Die übernommenen Heizkosten sollen zudem nicht mehr an einen fixen Betrag gebunden sein, sondern sich am Verbrauch orientieren. Wessen Verbrauch gleich bleibt, der müsse sich also keine Sorge machen, dass die Heizkosten wegen der gestiegenen Preise nicht mehr übernommen werden. »Die Anpassung der AV-Wohnen fällt in eine Zeit vielfältiger Krisen, dazu gehören sprunghafte Anstiege der Heizkosten. Dem müssen wir bei der Fortschreibung der AV-Wohnen gerecht werden, damit nicht die Ärmsten sich die Heizung im wahrsten Sinne des Wortes vom Munde absparen müssen«, sagte Kipping im Nachgang der Sitzung zu »nd«. Ein beträchtlicher Teil der Hilfesuchenden komme inzwischen wegen Problemen bei der Wohnkostenübernahme in die Beratung, berichtete Markus Wahle vom Berliner Arbeitslosenzentrum der evangelischen Kirchenkreise e. V. bei der Ausschusssitzung. Leistungsempfänger, die keine mit den Ausführungsvorschriften konforme Wohnung finden, stünden erst mal auf der Straße und müssten in einer Unterkunft für Wohnungslose untergebracht werden. Die Situation sei nicht nur gefährlich für die Leistungsempfänger – sie rechne sich auch nicht für den Staat. Er berichtete von einer Familie, deren Unterbringung in einer Unterkunft für Wohnungslose mehr als 4000 Euro im Monat gekostet habe.
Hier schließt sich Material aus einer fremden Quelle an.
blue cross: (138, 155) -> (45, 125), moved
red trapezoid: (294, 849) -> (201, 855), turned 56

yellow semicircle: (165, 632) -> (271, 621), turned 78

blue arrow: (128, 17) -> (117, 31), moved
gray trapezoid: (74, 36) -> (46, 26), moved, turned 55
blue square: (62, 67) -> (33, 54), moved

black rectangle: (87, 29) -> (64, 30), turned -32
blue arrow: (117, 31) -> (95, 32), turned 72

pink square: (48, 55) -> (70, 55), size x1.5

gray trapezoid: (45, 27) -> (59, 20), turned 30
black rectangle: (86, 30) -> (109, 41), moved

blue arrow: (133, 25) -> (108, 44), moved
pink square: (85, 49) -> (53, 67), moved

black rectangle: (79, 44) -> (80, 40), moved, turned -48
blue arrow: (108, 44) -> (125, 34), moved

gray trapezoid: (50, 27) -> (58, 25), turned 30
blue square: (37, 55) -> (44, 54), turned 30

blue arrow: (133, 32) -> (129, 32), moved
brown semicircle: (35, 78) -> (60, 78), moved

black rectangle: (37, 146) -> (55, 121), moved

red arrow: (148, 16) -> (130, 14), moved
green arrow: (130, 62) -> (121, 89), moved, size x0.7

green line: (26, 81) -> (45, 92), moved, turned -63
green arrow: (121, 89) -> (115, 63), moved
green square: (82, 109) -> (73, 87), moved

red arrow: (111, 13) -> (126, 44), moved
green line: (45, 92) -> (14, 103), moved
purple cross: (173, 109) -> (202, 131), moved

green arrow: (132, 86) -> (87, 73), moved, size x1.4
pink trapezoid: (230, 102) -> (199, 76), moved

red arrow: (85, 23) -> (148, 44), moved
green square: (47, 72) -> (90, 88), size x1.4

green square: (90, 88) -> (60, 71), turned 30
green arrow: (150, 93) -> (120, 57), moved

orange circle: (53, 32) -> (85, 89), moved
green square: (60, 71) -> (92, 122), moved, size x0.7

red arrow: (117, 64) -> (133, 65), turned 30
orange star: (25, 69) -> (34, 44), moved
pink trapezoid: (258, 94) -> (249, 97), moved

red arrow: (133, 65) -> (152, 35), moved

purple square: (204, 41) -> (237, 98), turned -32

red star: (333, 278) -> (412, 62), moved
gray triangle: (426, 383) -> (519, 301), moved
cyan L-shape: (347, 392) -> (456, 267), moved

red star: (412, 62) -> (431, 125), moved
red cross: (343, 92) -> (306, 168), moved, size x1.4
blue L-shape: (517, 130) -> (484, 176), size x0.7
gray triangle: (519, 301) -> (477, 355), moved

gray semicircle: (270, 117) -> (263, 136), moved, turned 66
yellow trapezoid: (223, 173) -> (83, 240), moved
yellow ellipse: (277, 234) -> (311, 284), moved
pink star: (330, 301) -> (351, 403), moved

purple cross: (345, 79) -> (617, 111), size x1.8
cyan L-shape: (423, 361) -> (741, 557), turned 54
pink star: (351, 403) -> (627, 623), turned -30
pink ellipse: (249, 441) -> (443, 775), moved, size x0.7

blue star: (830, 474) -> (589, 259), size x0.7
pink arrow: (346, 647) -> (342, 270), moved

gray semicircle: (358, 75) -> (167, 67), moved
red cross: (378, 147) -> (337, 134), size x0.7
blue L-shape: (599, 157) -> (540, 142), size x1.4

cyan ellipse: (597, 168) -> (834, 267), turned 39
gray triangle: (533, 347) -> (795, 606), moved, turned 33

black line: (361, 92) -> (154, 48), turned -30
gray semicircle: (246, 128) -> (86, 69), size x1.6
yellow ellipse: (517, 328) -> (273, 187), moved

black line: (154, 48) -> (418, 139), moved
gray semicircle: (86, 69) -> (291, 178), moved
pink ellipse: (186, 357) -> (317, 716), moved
Nachdem die Familie nach langem Zerren mit den Behörden in eine reguläre Wohnung vermittelt werden konnte, seien die Kosten auf knapp 1500 Euro für die Miete gesunken. »Da wird Geld zum Fenster herausgeworfen«, sagte er.
Lars Düsterhöft, sozialpolitischer Sprecher der SPD-Fraktion, verwies darauf, dass Menschen in den beengten Unterkünften nicht selten psychische Probleme entwickeln. »Was da an Behandlungs- und sonstigen Kosten zusammenkommt, davon hätte man die Menschen auch in Luxuswohnungen unterbringen können«, sagte er. Die jetzt angestrebte Novelle befürwortete er ebenso wie die Vertreter der anderen Regierungsfraktionen Grüne und Linke. Taylan Kurt (Grüne) nannte die neuen Ausführungsvorschriften »ein Instrument, um Wohnungslosigkeit zu vermeiden«.
Der Senat strebt an, die Novelle noch in diesem Jahr zu beschließen. Dann könnten die neuen Ausführungsvorschriften Anfang 2023 in Kraft treten. Vorher gibt es aber noch Hürden: Als die Neufassung geschrieben wurde, ging man davon aus, dass im neuen Jahr bereits das neue Bürgergeld gelte, erläuterte Senatorin Kipping. Da die Sozialreform aber im Bundesrat festhänge und am Widerstand der Union zu scheitern drohe, passten viele Formulierungen nicht mehr zur Gesetzeslage im Bund. »Auf die Entwicklungen im Bund können wir keinen Einfluss nehmen«, sagte Kipping während der Sitzung. Sie ist trotzdem zuversichtlich, dass die neuen Ausführungsvorschriften bald umgesetzt werden können.